Three women chosen from a large pool of highly qualified candidates are the new recipients of Morphisec‘s Women in Cybersecurity Scholarship. An independent judge, Limor Elhayani, made the final determinations. Elhayani is vice president of threat engineering at Citi and has herself been the only woman in the room for most of her professional life.
In an effort to bring more women into a field where they are severely underrepresented, Netta Schmeidler, VP of product at Morphisec, launched the scholarship program in October 2017. The company offers three scholarships for female students who are pursuing degrees in cybersecurity, information assurance, information security, information systems security and other subdisciplines of computer science.
Two prerequisites to eligibility included that the women had to have been enrolled at an accredited academic institution of higher learning during the 2017–2018 school year and that they must be Israeli or US citizens or permanent legal residents of either country.
“The cybersecurity field needs more women,” said Schmeidler. “Their diverse voices, viewpoints and opinions help drive innovation, improvement and resilience. Although the latest figures on the number of women in cybersecurity show improvement, we have a long way to go.”
“The Morphisec scholarship is our way to bring some visibility and encouragement to young women who are exploring or may not even have before considered a career in this field,” she continued. “We were very impressed with the submissions of these outstanding students and know that they will be a tremendous asset to the industry.”
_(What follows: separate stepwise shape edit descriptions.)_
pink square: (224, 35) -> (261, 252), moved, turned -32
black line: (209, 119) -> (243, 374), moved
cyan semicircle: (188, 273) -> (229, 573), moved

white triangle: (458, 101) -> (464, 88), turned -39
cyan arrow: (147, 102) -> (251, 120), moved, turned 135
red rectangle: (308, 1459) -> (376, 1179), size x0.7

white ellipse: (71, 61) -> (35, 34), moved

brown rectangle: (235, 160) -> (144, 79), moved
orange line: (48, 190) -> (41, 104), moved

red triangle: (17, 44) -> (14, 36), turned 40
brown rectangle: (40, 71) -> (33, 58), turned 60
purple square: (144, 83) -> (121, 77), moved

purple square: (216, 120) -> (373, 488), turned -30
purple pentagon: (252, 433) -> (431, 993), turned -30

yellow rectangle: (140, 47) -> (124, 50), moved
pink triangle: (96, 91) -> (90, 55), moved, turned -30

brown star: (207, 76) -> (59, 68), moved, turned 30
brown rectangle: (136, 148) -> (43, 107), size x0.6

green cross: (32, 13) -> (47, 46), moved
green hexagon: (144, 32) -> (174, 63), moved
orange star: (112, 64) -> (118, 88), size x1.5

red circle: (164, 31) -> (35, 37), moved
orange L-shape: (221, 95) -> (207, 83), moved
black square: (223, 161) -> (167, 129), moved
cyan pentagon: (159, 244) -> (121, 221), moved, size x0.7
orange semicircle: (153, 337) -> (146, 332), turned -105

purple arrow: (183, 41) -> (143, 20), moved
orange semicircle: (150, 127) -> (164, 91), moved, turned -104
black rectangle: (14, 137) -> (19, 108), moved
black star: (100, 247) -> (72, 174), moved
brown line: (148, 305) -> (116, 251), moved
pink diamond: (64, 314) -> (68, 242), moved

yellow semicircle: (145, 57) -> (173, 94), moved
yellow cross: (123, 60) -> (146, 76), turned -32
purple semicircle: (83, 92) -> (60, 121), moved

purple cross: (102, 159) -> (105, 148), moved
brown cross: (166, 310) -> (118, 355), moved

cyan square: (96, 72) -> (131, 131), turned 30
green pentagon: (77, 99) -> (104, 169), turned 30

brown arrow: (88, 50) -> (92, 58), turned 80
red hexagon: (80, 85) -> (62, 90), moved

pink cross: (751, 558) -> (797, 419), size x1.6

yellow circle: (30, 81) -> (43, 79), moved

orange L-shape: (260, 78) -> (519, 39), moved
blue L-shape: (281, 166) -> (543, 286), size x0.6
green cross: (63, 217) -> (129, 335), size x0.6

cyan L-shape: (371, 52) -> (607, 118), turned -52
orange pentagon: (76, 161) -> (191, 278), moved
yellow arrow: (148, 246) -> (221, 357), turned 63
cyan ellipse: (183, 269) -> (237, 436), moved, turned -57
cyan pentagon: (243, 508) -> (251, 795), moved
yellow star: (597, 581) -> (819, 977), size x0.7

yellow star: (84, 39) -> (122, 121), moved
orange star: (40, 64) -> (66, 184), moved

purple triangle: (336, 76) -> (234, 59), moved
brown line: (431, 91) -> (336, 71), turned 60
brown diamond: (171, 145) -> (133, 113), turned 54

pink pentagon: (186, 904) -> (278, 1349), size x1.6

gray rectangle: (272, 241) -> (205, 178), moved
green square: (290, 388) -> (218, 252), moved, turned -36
The first prize, which includes a scholarship and a personal mentoring session, was awarded to Inbar Oz, a computer science and bioinformatics student at Tel Aviv University. Undergraduate student of cybersecurity at University of West Florida Megan Morton received the second prize. The third scholarship went to Noa Yehezkel, who is a candidate for her master’s in computer science at Bar-Ilan University.
“Women deserve the same opportunities as men to grow and pursue their ambitions. I want to help bring more women into technology companies and increase diversity that will drive a change in the organizational culture and biases,” Elhayani said.